Gundy's argument holds a particularly miniscule amount of water not just because it reeks of sour grapes, but because it's just plain silly if you think about it. Nobody thought the Giants "didn't deserve" to take on New England in the Super Bowl just because the Pats crushed them in the regular season. Rematches happen in sports. Deal with it.
And speaking of the rematch naysayers, to all those carping about how "boring" that first Tigers/Tide game was, feel free to not watch the Championship Game. I completely understand that offensive football makes for a more enjoyable viewing experience for most people. I get that you're intrigued by the concept of the Cowboys' firepower tangling with a defense that's sending over half of its current starters to the NFL at some point. Admittedly, I'd like to see that too.

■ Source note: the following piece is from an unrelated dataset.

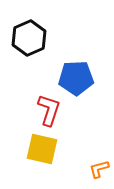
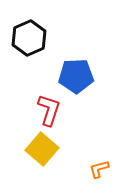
blue pentagon: moved 2 px up
yellow square: rotated 28 degrees clockwise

The problem is that the Pokes are not the second-best team in the country.
This broken, flawed mess of a system is all we've got, but in this instance, it did its job. It's not pretty, and from certain viewpoints, it might not seem fair or just, but this season it is, at least correct. The two best teams in the country will play for the crystal football.
Until we get a playoff system, that's all we can ask for.